I cecchini della libertà

di Lanfranco Binni

[Questo articolo è stato pubblicato sul numero 4 de Il Ponte – aprile 2014]

I cecchini della libertàArriva la tempesta. Alla vigilia della prossima crisi finanziaria globale, preannunciata dalla crisi del 2008, la guerra in corso tra poteri finanziari e politici per il controllo delle aree di influenza e di dominio sta accelerando strategie attive di posizionamento degli attori principali su tutti gli scenari. L’iniziativa è agli Stati Uniti e all’Unione europea. Ci sono società da disintegrare, mercati da «liberare», processi «democratici» da imporre con la forza delle armi e con le armi della comunicazione. Il percorso è tracciato dagli anni novanta del secolo scorso: Jugoslavia, Iraq, Afghanistan, «primavere arabe», Libia, Iran, Siria, Grecia, oggi Ucraina e Venezuela, prossimamente Russia e Cina. Sono soltanto gli scenari principali, ai quali si aggiungono le numerose guerre locali, più o meno “coperte”, in tutto il mondo.

Dagli anni novanta, dopo la caduta del muro di Berlino e l’implosione dell’Unione Sovietica, lo schema tattico politico-militare è sempre lo stesso, sperimentato e attuato dall’Unione europea a guida tedesca e dagli Stati Uniti nella disgregazione della Federazione jugoslava: in quel caso, il sostegno all’indipendenza della Croazia e della Slovenia, con politiche di divisione e pulizia “etnica” che avrebbero massacrato la multietnica Bosnia Erzegovina, fino all’indipendenza del Kosovo sancita da un referendum secessionista preparato dai bombardamenti della Nato.
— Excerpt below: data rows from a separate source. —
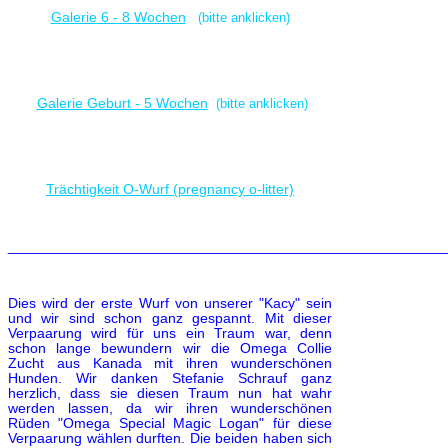
Galerie 6 - 8 Wochen
(bitte anklicken)
Galerie Geburt - 5 Wochen
(bitte anklicken)
Trächtigkeit O-Wurf (pregnancy o-litter)
_______________________________________________________
Dies wird der erste Wurf von unserer "Kacy" sein
und wir sind schon ganz gespannt. Mit dieser
Verpaarung wird für uns ein Traum war, denn
schon lange bewundern wir die Omega Collie
Zucht aus Kanada mit ihren wunderschönen
Hunden. Wir danken Stefanie Schrauf ganz
herzlich, dass sie diesen Traum nun hat wahr
werden lassen, da wir ihren wunderschönen
Rüden "Omega Special Magic Logan" für diese
Verpaarung wählen durften. Die beiden haben sich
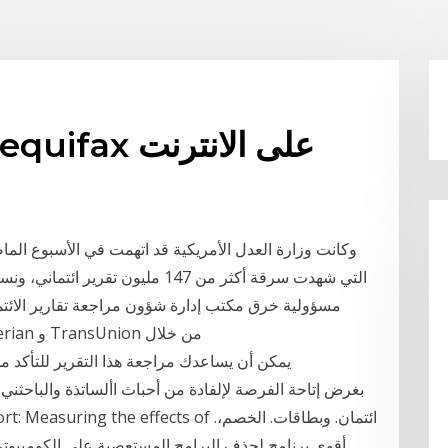
تقرير الائتمان المجاني equifax على الانترنت
وكانت وزارة العدل الأمريكية قد اتهمت في الأسبوع الما
مسؤولية خرق مكتب إدارة شؤون مراجعة تقارير الائتم
AnnualCreditReport.com. يمكن أن يساعدك مراجعة هذا التقرير ل
ystem Report: Measuring the effects of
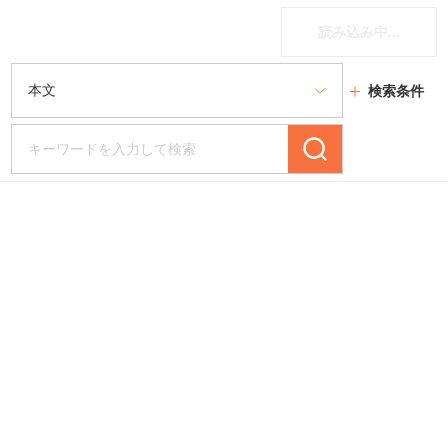
読み込み中...
検索条件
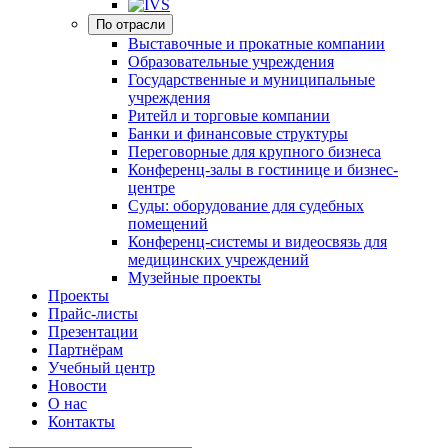
По отрасли
Выставочные и прокатные компании
Образовательные учреждения
Государственные и муниципальные
учреждения
Ритейл и торговые компании
Банки и финансовые структуры
Переговорные для крупного бизнеса
Конференц-залы в гостинице и бизнес-
центре
Суды: оборудование для судебных
помещений
Конференц-системы и видеосвязь для
медицинских учреждений
Музейные проекты
Проекты
Прайс-листы
Презентации
Партнёрам
Учебный центр
Новости
О нас
Контакты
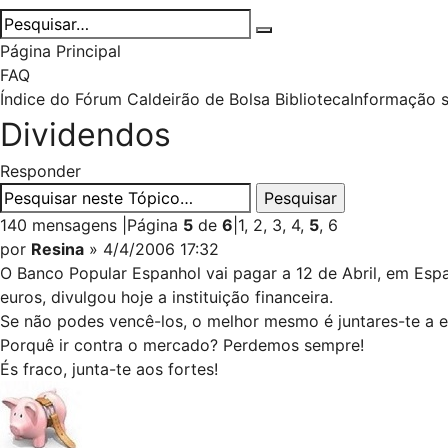
Página Principal
FAQ
Índice do Fórum Caldeirão de Bolsa
Biblioteca
Informação 
Dividendos
Responder
140 mensagens
|
Página
5
de
6
|
1
,
2
,
3
,
4
,
5
,
6
por
Resina
» 4/4/2006 17:32
O Banco Popular Espanhol vai pagar a 12 de Abril, em Espan
euros, divulgou hoje a instituição financeira.
Se não podes vencê-los, o melhor mesmo é juntares-te a e
Porquê ir contra o mercado? Perdemos sempre!
És fraco, junta-te aos fortes!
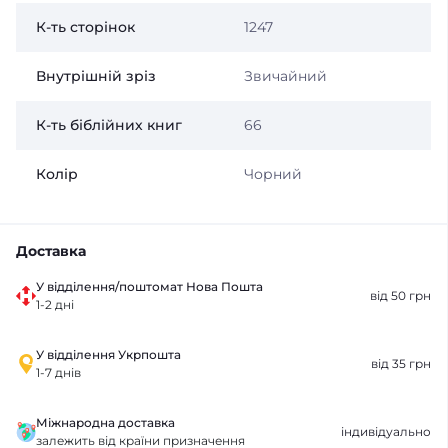
К-ть сторінок
1247
Внутрішній зріз
Звичайний
К-ть біблійних книг
66
Колір
Чорний
Доставка
У відділення/поштомат Нова Пошта
від 50 грн
1-2 дні
У відділення Укрпошта
від 35 грн
1-7 днів
Міжнародна доставка
індивідуально
залежить від країни призначення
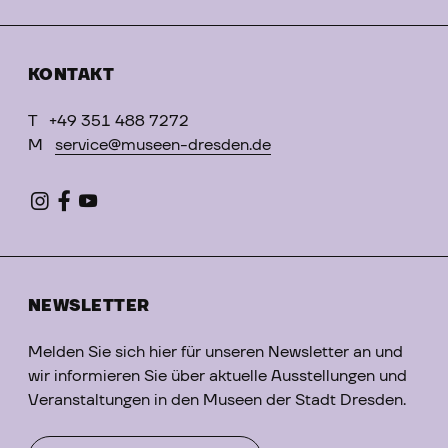
KONTAKT
T
+49 351 488 7272
M
service@museen-dresden.de
NEWSLETTER
Melden Sie sich hier für unseren Newsletter an und
wir informieren Sie über aktuelle Ausstellungen und
Veranstaltungen in den Museen der Stadt Dresden.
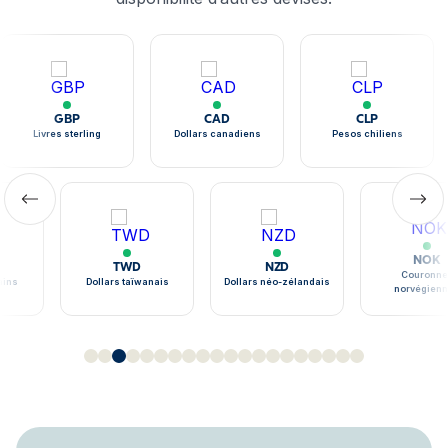
GBP
CAD
CLP
Livres sterling
Dollars canadiens
Pesos chiliens
NOK
TWD
NZD
Couronne
ains
Dollars taïwanais
Dollars néo-zélandais
norvégien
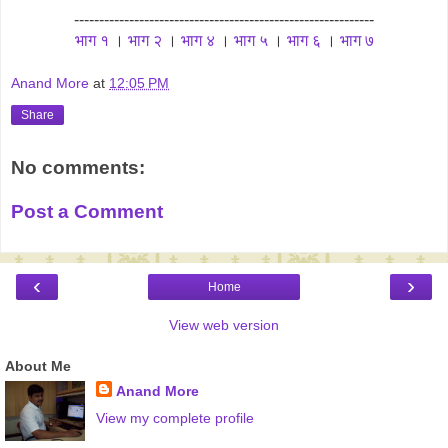
------------------------------------------------------------
भाग १
।
भाग २
।
भाग ४
।
भाग ५
।
भाग ६
।
भाग ७
Anand More
at
12:05 PM
Share
No comments:
Post a Comment
‹
›
Home
View web version
About Me
Anand More
View my complete profile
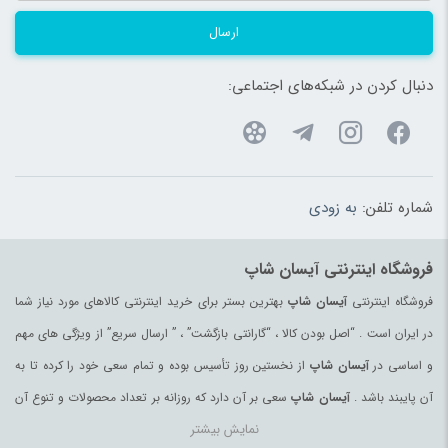
ارسال
دنبال کردن در شبکه‌های اجتماعی:
شماره تلفن:
به زودی
فروشگاه اینترنتی آیسان شاپ
فروشگاه اینترنتی
آیسان شاپ
بهترین بستر برای خرید اینترنتی کالاهای مورد نیاز شما
در ایران است . “اصل بودن کالا ، “گارانتی بازگشت” ، ” ارسال سریع” از ویژگی های مهم
و اساسی در
آیسان شاپ
از نخستین روز تأسیس بوده و تمام سعی خود را کرده تا به
آن پایبند باشد .
آیسان شاپ
سعی بر آن دارد که روزانه بر تعداد محصولات و تنوع آن
نمایش بیشتر
بیفزاید تا بتواند نیاز همه ی افراد با هر نوع سلیقه را در خرید محصولات اینترنتی مرتفع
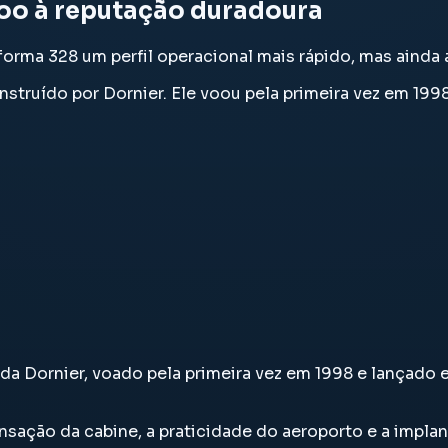
voo à reputação duradoura
orma 328 um perfil operacional mais rápido, mas ainda 
nstruído por Dornier. Ele voou pela primeira vez em 199
 da Dornier, voado pela primeira vez em 1998 e lançado 
sensação da cabine, a praticidade do aeroporto e a imp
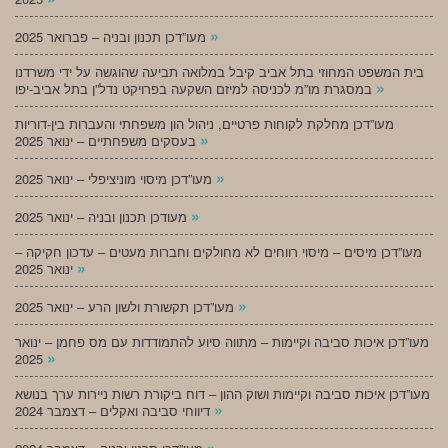
»
מעו”דכן תכנון ובניה – פברואר 2025
בית המשפט המחוזי בתל אביב קיבל במלואה תביעה שהוגשה על ידי משרדנו
»
במסגרת מו”מ לכניסה למיזם השקעה בפרויקט נדל”ן בתל אביב-יפו
מעו”דכן מחלקת לקוחות פרטיים, ניהול הון משפחתי והעברות בין-דוריות
»
בעסקים משפחתיים – ינואר 2025
»
מעו”דכן מיסוי מוניציפלי – ינואר 2025
»
מעודכן תכנון ובניה – ינואר 2025
מעו”דכן מיסים – מיסוי רווחים לא מחולקים וחברות מעטים – עדכון חקיקה –
»
ינואר 2025
»
מעו”דכן תקשורת ולשון הרע – ינואר 2025
מעו”דכן איכות סביבה וקיימות – מתווה סיוע להתמודדות עם מס פחמן – ינואר
»
2025
מעו”דכן איכות סביבה וקיימות ושוק ההון – דוח ביקורת רשות ניירות ערך בנושא
»
דיווחי סביבה ואקלים – דצמבר 2024
»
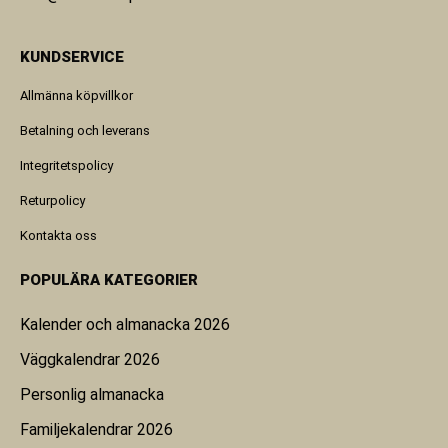
KUNDSERVICE
Allmänna köpvillkor
Betalning och leverans
Integritetspolicy
Returpolicy
Kontakta oss
POPULÄRA KATEGORIER
Kalender och almanacka 2026
Väggkalendrar 2026
Personlig almanacka
Familjekalendrar 2026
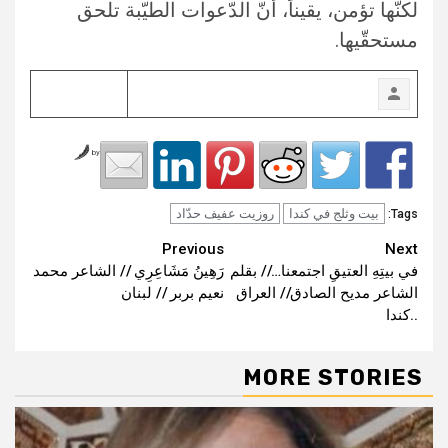
لكنّها تؤمن، يقيناً، أنّ الدّعوات الطيّبة تلحق
مستحقّيها.
by
بيت وثلج في كندا
روزيت عفيف حدّاد
Tags:
Continue
Previous
Next
في بيتِهِ العتيقِ اجتمعنا…// بقلم
رَهِينُ مَشَاعِرِي // الشاعر محمد
Reading
الشاعر مديح الصادق// العراق
نعيم بربر // لبنان
..كندا
MORE STORIES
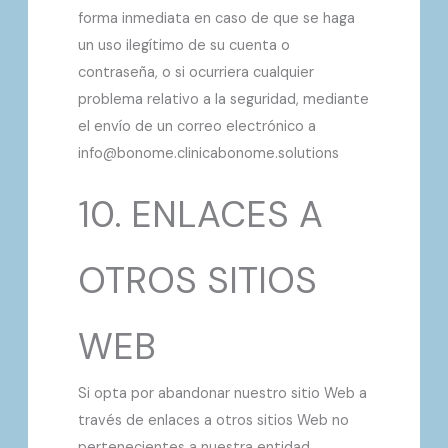
forma inmediata en caso de que se haga
un uso ilegítimo de su cuenta o
contraseña, o si ocurriera cualquier
problema relativo a la seguridad, mediante
el envío de un correo electrónico a
info@bonome.clinicabonome.solutions
10. ENLACES A
OTROS SITIOS
WEB
Si opta por abandonar nuestro sitio Web a
través de enlaces a otros sitios Web no
pertenecientes a nuestra entidad,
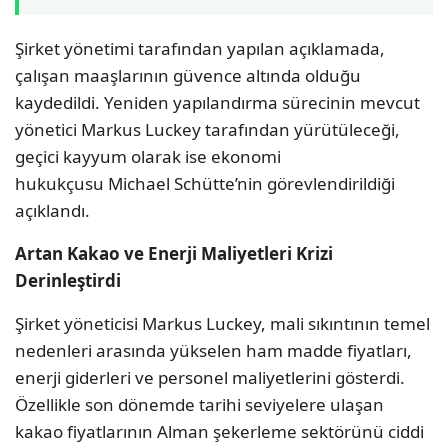
Şirket yönetimi tarafından yapılan açıklamada,
çalışan maaşlarının güvence altında olduğu
kaydedildi. Yeniden yapılandırma sürecinin mevcut
yönetici Markus Luckey tarafından yürütüleceği,
geçici kayyum olarak ise ekonomi
hukukçusu Michael Schütte’nin görevlendirildiği
açıklandı.
Artan Kakao ve Enerji Maliyetleri Krizi
Derinleştirdi
Şirket yöneticisi Markus Luckey, mali sıkıntının temel
nedenleri arasında yükselen ham madde fiyatları,
enerji giderleri ve personel maliyetlerini gösterdi.
Özellikle son dönemde tarihi seviyelere ulaşan
kakao fiyatlarının Alman şekerleme sektörünü ciddi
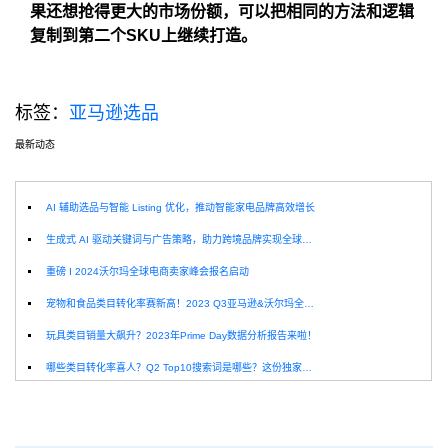
果还想抢得更大的市场份额，可以把相同的方法和逻辑
复制到第二个SKU上继续打造。
标签：
亚马逊选品
最新动态
选
AI 辅助选品与智能 Listing 优化，推动智能家电品牌高效增长
生成式 AI 驱动关键词与广告策略，助力跨境品牌实现全球增长突破
重磅 I 2024沃尔玛全球电商卖家峰会报名启动
宠物和食品类目转化率赛新高！2023 Q3亚马逊&沃尔玛全球电商CPC数据发布！
玩具类目销量大飙升？2023年Prime Day数据分析报告来啦！
哪些类目转化率喜人？Q2 Top10搜索词是哪些？这份独家报告来解答！
深圳卖家看过来：H10品牌线下私享会，诚邀您参加！
Helium10出品：亚马逊Q1类目数据报告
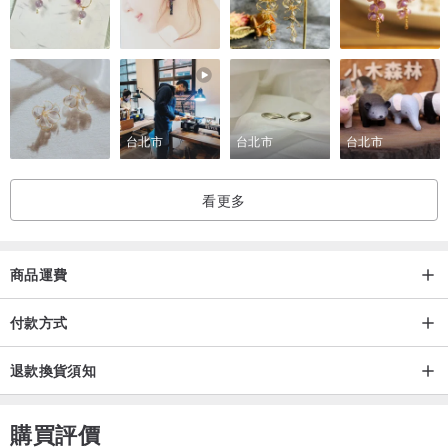
台北市
台北市
台北市
看更多
商品運費
付款方式
退款換貨須知
購買評價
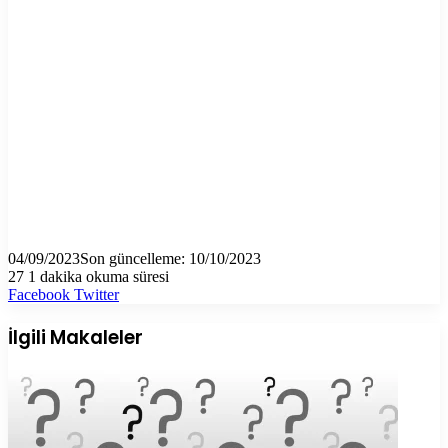
04/09/2023
Son güncelleme: 10/10/2023
27
1 dakika okuma süresi
LinkedIn
Tumblr
Pinterest
Reddit
VKontakte
E-
Yazdır
Facebook
Twitter
Posta
ile
İlgili Makaleler
paylaş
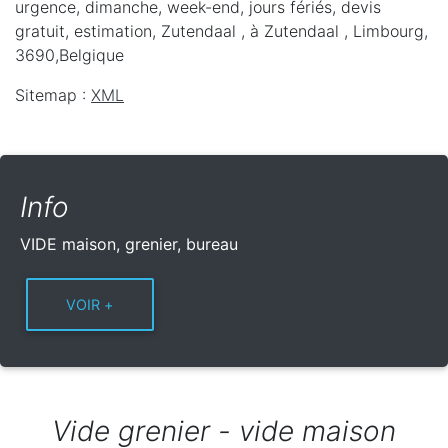
urgence, dimanche, week-end, jours fériés, devis
gratuit, estimation, Zutendaal ,
à Zutendaal
,
Limbourg
,
3690
,
Belgique
Sitemap :
XML
Info
VIDE maison, grenier, bureau
Vide grenier - vide maison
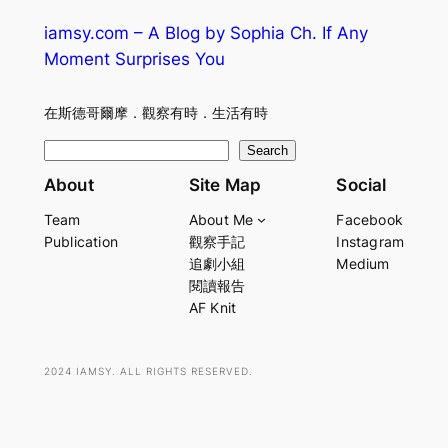
iamsy.com – A Blog by Sophia Ch. If Any
Moment Surprises You
在斯德哥爾摩．觀察有時．生活有時
S
Search
e
About
Site Map
Social
a
Team
About Me
Facebook
r
Publication
觀察手記
Instagram
c
追劇小組
Medium
h
閱讀報告
AF Knit
2024 IAMSY. ALL RIGHTS RESERVED.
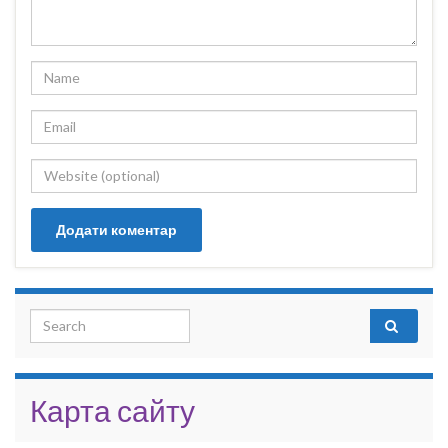
Search for:
Карта сайту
Le successive aggressioni americane all’Iraq e all’Afghanistan, con la partecipazione attiva dell’Unione europea e della Nato, introdussero il nuovo delitto internazionale delle «guerre umanitarie» a copertura degli interessi della “democrazia” occidentale: risorse energetiche e dominio su aree strategiche da un punto di vista geo-politico. Stati Uniti e Unione europea conducono un gioco di squadra, articolando gli strumenti tattici nel rispetto dei propri interessi economici, talvolta contraddittori.